Bentuk kelembagaan dalam subak dapat dilihat dari hubungan kerja pertanian yang terjadi di dalam subak. Dikemukakan oleh Rachmat dan Muslim
2011 kelembagaan hubungan kerja pertanian merupakan institusi yang sudah mengakar di masyarakat petani, terutama pada usahatani padi. Subak sebagai
suatu kelembagaan juga tidak lepas dari hubungan kerja pertanian. Terdapat beberapa hubungan kerja pertanian yang sering dijumpai di subak, meliputi sistem
tolong-menolong, sistem bawon, sistem upah, sistem sewa, dan sistem sakap. Sistem tolong-menolong di subak merupakan kegiatan antara petani dengan
petani lainnya dalam melakukan suatu kegiatan di subak. Sistem tolong-menolong lebih cenderung pada sistem kekeluargaan. Timbal balik dari hubungan tolong-
menolong ini tidak bersifat kekeluargaan atau tidak menentu. Tolong-menolong antar petani biasanya dilakukan dalam kegiatan mencabut dan menanam bibit,
membersihkan gulma, dan membantu memanen. Sistem bawon merupakan kegiatan bagi hasil dari proses panen antara
tenaga panen dengan petani. Bawon berasal dari bahasa Jawa Nomina kata benda yang berarti pembagian upah memanen padi berdasarkan banyak
sedikitnya padi yang dipotong KBBI, 2012. Tenaga panen sistem bawon tidak dibayar dengan uang, namun dibayar menggunakan hasil panen itu sendiri.
Sistem upah merupakan hubungan antara petani dengan pekerja upahan yang dipekerjakan dalam membantu tugas petani. Tenaga upahan ini bekerja
sesuai perintah dari petani yang mempekerjakannya.
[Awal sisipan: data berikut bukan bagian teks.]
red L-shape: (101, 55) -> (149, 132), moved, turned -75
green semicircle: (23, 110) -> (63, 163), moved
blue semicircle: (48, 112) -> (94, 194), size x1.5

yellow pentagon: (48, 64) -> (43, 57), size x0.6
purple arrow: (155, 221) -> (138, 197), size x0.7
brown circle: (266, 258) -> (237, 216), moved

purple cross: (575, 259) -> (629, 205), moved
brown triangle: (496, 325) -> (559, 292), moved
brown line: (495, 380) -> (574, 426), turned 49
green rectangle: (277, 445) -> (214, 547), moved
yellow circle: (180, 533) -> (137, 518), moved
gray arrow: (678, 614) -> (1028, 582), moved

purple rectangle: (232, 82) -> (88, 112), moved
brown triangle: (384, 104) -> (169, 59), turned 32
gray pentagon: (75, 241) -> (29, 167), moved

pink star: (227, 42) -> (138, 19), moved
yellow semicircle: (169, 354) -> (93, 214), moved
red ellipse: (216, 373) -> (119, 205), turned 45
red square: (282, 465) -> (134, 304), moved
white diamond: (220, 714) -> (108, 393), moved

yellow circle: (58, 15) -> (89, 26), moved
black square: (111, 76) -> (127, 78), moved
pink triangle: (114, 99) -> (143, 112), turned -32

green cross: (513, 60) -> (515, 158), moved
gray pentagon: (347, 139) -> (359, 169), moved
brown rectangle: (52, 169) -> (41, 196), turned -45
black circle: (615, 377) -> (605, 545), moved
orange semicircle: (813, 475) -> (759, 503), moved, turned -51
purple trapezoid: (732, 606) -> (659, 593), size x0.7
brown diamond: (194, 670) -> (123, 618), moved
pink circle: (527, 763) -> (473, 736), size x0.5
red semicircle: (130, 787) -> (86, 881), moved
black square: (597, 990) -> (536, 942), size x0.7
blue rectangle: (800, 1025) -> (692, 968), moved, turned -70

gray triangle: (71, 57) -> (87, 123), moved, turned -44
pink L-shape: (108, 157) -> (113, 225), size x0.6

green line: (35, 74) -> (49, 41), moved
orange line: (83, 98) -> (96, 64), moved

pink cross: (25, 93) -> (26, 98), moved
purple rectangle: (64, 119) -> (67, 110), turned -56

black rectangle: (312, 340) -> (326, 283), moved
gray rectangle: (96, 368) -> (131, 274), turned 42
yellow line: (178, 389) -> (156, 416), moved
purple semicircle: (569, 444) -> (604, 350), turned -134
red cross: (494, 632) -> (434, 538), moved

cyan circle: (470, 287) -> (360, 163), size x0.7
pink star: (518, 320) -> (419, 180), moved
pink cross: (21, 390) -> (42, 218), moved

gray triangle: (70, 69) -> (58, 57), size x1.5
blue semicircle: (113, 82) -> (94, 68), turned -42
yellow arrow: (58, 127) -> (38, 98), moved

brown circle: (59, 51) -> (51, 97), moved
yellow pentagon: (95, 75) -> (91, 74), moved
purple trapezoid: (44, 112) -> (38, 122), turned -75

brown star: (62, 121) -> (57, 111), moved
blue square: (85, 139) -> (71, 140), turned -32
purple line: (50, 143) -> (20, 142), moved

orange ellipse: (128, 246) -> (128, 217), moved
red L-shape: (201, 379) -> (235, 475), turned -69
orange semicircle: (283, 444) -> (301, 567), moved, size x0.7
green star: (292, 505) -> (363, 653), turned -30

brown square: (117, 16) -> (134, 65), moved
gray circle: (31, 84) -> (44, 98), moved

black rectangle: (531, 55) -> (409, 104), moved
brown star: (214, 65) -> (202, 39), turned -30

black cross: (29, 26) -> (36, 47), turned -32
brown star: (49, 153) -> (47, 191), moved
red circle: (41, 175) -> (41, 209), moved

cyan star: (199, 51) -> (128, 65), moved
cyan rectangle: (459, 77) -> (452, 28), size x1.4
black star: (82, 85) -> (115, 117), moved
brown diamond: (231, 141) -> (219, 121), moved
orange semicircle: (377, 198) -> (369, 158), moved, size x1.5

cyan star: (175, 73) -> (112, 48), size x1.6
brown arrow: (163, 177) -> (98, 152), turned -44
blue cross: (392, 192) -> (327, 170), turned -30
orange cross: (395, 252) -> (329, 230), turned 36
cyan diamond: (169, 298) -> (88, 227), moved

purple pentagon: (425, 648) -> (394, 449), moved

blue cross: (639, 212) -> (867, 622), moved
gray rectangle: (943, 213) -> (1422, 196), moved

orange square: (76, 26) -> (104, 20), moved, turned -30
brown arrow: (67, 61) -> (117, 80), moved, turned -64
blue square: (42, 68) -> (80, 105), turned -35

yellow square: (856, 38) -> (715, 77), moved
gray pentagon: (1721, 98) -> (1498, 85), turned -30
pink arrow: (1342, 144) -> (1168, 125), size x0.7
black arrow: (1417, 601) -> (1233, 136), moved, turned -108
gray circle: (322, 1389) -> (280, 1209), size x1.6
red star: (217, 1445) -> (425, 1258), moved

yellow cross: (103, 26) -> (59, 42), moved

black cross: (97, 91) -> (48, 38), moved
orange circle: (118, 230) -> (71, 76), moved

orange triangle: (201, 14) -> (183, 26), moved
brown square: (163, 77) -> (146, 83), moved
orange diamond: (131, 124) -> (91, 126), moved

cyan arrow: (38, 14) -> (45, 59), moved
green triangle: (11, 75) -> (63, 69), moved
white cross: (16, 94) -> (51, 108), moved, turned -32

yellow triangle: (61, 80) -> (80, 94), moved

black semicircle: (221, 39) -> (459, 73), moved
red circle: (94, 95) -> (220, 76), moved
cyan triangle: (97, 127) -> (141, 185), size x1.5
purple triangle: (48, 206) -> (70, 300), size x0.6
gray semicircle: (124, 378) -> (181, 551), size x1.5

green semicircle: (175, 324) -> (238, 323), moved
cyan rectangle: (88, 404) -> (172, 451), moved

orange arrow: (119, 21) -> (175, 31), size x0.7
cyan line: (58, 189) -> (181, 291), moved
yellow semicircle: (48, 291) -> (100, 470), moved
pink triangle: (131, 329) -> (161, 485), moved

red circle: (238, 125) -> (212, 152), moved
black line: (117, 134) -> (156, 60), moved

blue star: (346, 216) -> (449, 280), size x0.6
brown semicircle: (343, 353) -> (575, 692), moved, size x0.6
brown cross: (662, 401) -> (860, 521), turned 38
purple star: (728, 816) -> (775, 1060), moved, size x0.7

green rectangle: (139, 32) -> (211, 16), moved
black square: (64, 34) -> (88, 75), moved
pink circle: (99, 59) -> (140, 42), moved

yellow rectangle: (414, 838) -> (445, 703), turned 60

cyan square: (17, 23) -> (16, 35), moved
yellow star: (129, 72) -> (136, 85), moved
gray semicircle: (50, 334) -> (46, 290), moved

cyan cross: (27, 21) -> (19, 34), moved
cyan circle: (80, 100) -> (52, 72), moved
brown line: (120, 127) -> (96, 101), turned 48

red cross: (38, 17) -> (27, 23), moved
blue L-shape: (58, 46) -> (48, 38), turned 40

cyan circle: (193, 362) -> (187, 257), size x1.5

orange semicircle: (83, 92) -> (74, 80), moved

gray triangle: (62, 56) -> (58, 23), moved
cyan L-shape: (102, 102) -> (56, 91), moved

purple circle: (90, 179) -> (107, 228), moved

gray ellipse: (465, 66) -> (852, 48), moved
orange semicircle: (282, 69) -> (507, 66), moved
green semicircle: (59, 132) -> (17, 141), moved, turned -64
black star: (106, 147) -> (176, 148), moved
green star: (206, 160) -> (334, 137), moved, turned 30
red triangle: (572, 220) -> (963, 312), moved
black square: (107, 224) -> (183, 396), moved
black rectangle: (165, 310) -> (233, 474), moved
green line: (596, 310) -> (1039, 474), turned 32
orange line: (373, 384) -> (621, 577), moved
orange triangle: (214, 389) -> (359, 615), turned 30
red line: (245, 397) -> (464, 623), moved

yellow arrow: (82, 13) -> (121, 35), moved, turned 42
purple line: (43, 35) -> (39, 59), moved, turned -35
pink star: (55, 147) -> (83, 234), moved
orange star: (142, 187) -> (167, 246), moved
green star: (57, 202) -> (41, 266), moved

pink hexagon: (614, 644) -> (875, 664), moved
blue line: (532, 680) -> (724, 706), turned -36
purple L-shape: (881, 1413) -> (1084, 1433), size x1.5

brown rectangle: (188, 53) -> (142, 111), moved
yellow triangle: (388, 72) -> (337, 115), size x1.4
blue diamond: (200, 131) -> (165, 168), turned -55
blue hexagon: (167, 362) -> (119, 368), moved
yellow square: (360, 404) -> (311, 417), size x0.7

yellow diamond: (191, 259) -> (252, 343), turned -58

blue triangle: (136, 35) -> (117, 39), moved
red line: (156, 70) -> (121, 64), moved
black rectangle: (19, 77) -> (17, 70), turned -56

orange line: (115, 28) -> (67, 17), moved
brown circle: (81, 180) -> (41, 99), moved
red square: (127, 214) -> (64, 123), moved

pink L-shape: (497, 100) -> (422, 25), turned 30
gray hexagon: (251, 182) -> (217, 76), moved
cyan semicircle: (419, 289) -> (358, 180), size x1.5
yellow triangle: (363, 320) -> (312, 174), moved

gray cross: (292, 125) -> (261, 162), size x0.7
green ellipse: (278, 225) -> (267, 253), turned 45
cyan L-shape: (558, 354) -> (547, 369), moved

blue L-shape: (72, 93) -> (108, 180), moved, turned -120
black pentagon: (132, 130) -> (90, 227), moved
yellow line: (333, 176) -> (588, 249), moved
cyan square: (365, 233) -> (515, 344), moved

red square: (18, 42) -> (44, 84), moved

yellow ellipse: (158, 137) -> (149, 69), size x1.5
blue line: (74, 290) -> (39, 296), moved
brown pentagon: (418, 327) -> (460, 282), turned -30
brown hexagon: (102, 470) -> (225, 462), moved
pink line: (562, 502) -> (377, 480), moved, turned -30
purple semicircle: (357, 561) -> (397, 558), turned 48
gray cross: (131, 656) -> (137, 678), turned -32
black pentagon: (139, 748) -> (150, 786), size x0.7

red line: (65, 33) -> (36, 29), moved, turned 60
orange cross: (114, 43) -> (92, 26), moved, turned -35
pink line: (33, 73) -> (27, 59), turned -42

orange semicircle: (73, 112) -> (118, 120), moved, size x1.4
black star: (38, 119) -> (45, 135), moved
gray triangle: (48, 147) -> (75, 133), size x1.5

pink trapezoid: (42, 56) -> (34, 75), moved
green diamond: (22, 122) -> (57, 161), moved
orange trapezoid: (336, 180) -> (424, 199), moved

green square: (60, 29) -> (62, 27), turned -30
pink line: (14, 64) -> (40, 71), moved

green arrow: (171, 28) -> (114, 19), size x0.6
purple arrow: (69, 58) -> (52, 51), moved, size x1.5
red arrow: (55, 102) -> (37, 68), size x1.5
Upah yang didapat oleh
tenaga upahan tergantung kesepakatan antara kedua belah pihak. Biasanya tenaga upahan ini diminta melakukan kegiatan-kegiatan seperti memanen, mencabut
gulma, memperbaiki fasilitas irigasi, dan lain sebagainya. Sistem sewa merupakan kegiatan petani yang melakukan kegiatan
penyewaan dalam kegiatan usahatani. Penyewaan ini dapat berupa petani yang menyewa lahan lain yang akan dia garap sendiri. Penyewaan lahan ini biasanya
dilakukan oleh petani yang ingin memperluas lahan garapannya. Selain menyewa lahan, petani juga biasanya melakukan penyewaan untuk alsinta seperti traktor.
Hubungan penyewa dan pelaku yang menyewakan merupakan hubungan timbal balik yang saling menguntungkan.
Sistem sakap merupakan hubungan antara pemilik lahan dengan petani penyakap dengan pembagian hasil tertentu, sesuai kesepakatan. Sistem ini mampu
menjembatani kebutuhan pemilik lahan terhadap tenaga kerja untuk mengelola lahannya dan kebutuhan terhadap lahan garapan dari kelompok petani yang tidak
memiliki lahan landless. Hubungan kerja pertanian di subak menjadi hubungan timbal balik yang saling menguntungkan.
Melaksanakan kegiata ritual di subak merupakan aktivitas yang telah melembaga di subak. Ritual keagamaan merupakan aktivitas yang sulit dipisahkan
pada setiap kegiatan-kegiatan di subak. Ritual keagamaan merupakan penerapan konsep Tri Hita Karana, yang diharapkan menciptakan hubungan harmonis antara
Tuhan sebagai pencipta dan manusia sebagi ciptaan-Nya.